Directions for this task.
Gather the lines below that include the string "купе", copying each in full.

------------------------------------------------------------

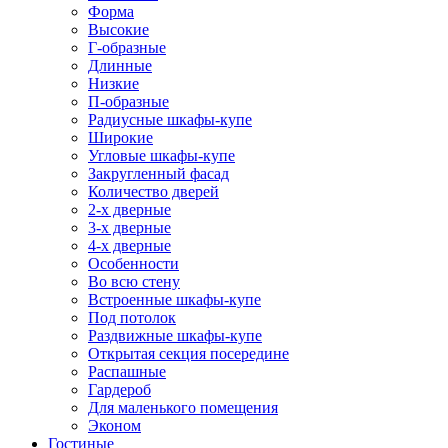
Форма
Высокие
Г-образные
Длинные
Низкие
П-образные
Радиусные шкафы-купе
Широкие
Угловые шкафы-купе
Закругленный фасад
Количество дверей
2-х дверные
3-х дверные
4-х дверные
Особенности
Во всю стену
Встроенные шкафы-купе
Под потолок
Раздвижные шкафы-купе
Открытая секция посередине
Распашные
Гардероб
Для маленького помещения
Эконом
Гостиные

------------------------------------------------------------

Your solution.
Радиусные шкафы-купе
Угловые шкафы-купе
Встроенные шкафы-купе
Раздвижные шкафы-купе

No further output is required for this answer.